Material provided: Begin
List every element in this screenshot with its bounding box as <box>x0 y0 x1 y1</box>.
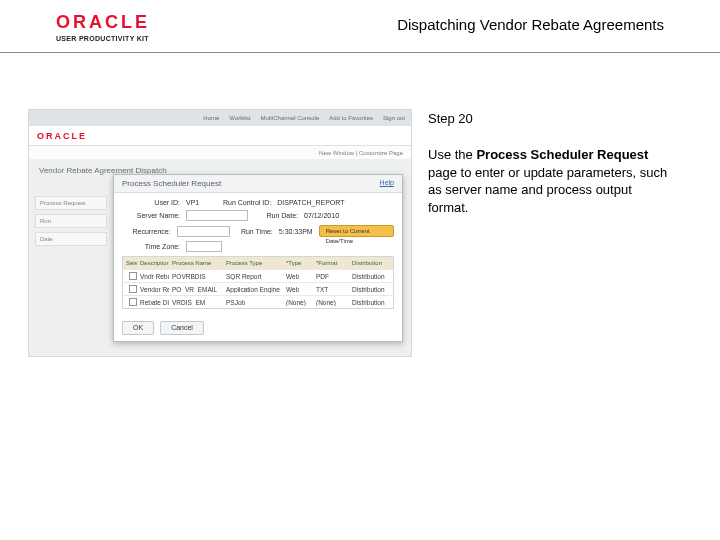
modal-title: Process Scheduler Request <box>122 179 221 188</box>
server-name-label: Server Name: <box>122 212 180 219</box>
page-title: Dispatching Vendor Rebate Agreements <box>397 12 664 33</box>
cancel-button[interactable]: Cancel <box>160 321 204 335</box>
side-panel: Process Request Run Date <box>35 196 107 250</box>
cell-description: Rebate Dispatch & Email <box>137 299 169 306</box>
col-format: *Format <box>313 260 349 266</box>
col-distribution: Distribution <box>349 260 393 266</box>
app-subnav: New Window | Customize Page <box>29 146 411 160</box>
col-process-name: Process Name <box>169 260 223 266</box>
step-instruction: Use the Process Scheduler Request page t… <box>428 146 674 216</box>
row-checkbox[interactable] <box>129 285 137 293</box>
cell-type[interactable]: Web <box>283 273 313 280</box>
cell-format[interactable]: TXT <box>313 286 349 293</box>
brand-logo: ORACLE USER PRODUCTIVITY KIT <box>56 12 150 42</box>
row-checkbox[interactable] <box>129 272 137 280</box>
user-id-label: User ID: <box>122 199 180 206</box>
cell-pname: POVRBDIS <box>169 273 223 280</box>
ok-button[interactable]: OK <box>122 321 154 335</box>
app-brandbar: ORACLE <box>29 126 411 146</box>
nav-item: Add to Favorites <box>329 115 373 121</box>
cell-dist[interactable]: Distribution <box>349 273 393 280</box>
col-type: *Type <box>283 260 313 266</box>
side-item: Process Request <box>35 196 107 210</box>
nav-item: Home <box>203 115 219 121</box>
run-date-label: Run Date: <box>254 212 298 219</box>
run-control-value: DISPATCH_REPORT <box>277 199 344 206</box>
brand-main: ORACLE <box>56 12 150 33</box>
run-time-label: Run Time: <box>236 228 273 235</box>
nav-item: MultiChannel Console <box>261 115 320 121</box>
cell-type[interactable]: (None) <box>283 299 313 306</box>
instruction-prefix: Use the <box>428 147 476 162</box>
cell-format[interactable]: PDF <box>313 273 349 280</box>
app-screenshot: Home Worklist MultiChannel Console Add t… <box>28 109 412 357</box>
cell-type[interactable]: Web <box>283 286 313 293</box>
recurrence-label: Recurrence: <box>122 228 171 235</box>
nav-item: Worklist <box>229 115 250 121</box>
cell-format[interactable]: (None) <box>313 299 349 306</box>
time-zone-input[interactable] <box>186 241 222 252</box>
cell-pname: VRDIS_EM <box>169 299 223 306</box>
cell-ptype: SQR Report <box>223 273 283 280</box>
process-scheduler-modal: Process Scheduler Request Help User ID: … <box>113 174 403 342</box>
reset-time-button[interactable]: Reset to Current Date/Time <box>319 225 394 237</box>
server-name-input[interactable] <box>186 210 248 221</box>
table-row: Vndr Rebate Dispatch POVRBDIS SQR Report… <box>123 269 393 282</box>
row-checkbox[interactable] <box>129 298 137 306</box>
help-link[interactable]: Help <box>380 179 394 188</box>
cell-dist[interactable]: Distribution <box>349 299 393 306</box>
app-brand: ORACLE <box>37 131 87 141</box>
side-item: Run <box>35 214 107 228</box>
app-topnav: Home Worklist MultiChannel Console Add t… <box>29 110 411 126</box>
instruction-bold: Process Scheduler Request <box>476 147 648 162</box>
process-grid: Select Description Process Name Process … <box>122 256 394 309</box>
nav-item: Sign out <box>383 115 405 121</box>
cell-ptype: Application Engine <box>223 286 283 293</box>
run-control-label: Run Control ID: <box>205 199 271 206</box>
instruction-suffix: page to enter or update parameters, such… <box>428 165 667 215</box>
col-process-type: Process Type <box>223 260 283 266</box>
cell-dist[interactable]: Distribution <box>349 286 393 293</box>
step-number: Step 20 <box>428 111 674 126</box>
side-item: Date <box>35 232 107 246</box>
cell-pname: PO_VR_EMAIL <box>169 286 223 293</box>
run-time-value: 5:30:33PM <box>279 228 313 235</box>
table-row: Rebate Dispatch & Email VRDIS_EM PSJob (… <box>123 295 393 308</box>
recurrence-input[interactable] <box>177 226 230 237</box>
user-id-value: VP1 <box>186 199 199 206</box>
run-date-value: 07/12/2010 <box>304 212 339 219</box>
col-select: Select <box>123 260 137 266</box>
brand-sub: USER PRODUCTIVITY KIT <box>56 35 149 42</box>
col-description: Description <box>137 260 169 266</box>
time-zone-label: Time Zone: <box>122 243 180 250</box>
subnav-text: New Window | Customize Page <box>319 150 403 156</box>
cell-description: Vndr Rebate Dispatch <box>137 273 169 280</box>
cell-description: Vendor Rebate Email <box>137 286 169 293</box>
table-row: Vendor Rebate Email PO_VR_EMAIL Applicat… <box>123 282 393 295</box>
cell-ptype: PSJob <box>223 299 283 306</box>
Material provided: End
» What the exercise asks
Filter the records down to the lines containing the word "None", and copy those.

» Written response
cell-type[interactable]: (None) <box>283 299 313 306</box>
cell-format[interactable]: (None) <box>313 299 349 306</box>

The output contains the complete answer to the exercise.